(EXERCISE): Return each line in the records below that includes "water".

(INPUT DATA):

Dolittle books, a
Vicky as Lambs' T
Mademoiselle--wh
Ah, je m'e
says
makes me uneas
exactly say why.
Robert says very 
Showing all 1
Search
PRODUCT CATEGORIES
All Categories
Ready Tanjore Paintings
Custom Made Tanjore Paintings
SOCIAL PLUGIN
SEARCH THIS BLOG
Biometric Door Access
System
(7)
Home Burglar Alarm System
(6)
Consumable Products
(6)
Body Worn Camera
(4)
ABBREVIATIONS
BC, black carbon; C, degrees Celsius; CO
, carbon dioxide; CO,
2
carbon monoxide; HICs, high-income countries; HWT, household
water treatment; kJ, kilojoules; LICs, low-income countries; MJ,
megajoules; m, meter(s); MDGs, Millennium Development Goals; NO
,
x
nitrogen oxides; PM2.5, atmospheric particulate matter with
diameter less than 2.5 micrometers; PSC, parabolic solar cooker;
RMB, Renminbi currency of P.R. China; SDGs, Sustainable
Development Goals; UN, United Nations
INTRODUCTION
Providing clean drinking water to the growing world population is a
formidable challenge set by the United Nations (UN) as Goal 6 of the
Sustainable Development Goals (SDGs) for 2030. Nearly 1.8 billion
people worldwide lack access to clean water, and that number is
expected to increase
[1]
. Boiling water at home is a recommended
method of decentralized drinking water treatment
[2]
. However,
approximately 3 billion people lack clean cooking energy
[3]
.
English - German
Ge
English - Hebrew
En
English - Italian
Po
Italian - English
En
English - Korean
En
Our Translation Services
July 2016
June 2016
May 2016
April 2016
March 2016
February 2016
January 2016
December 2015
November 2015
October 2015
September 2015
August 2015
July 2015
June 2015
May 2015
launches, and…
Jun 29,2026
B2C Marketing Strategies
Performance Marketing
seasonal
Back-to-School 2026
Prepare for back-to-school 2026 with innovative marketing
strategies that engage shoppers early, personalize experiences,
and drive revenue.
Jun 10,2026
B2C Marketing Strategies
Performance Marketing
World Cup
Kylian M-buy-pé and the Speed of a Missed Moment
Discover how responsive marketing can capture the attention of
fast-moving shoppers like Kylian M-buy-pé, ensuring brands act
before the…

(COMPLETED EXERCISE):
water treatment; kJ, kilojoules; LICs, low-income countries; MJ,
Providing clean drinking water to the growing world population is a
people worldwide lack access to clean water, and that number is
. Boiling water at home is a recommended
method of decentralized drinking water treatment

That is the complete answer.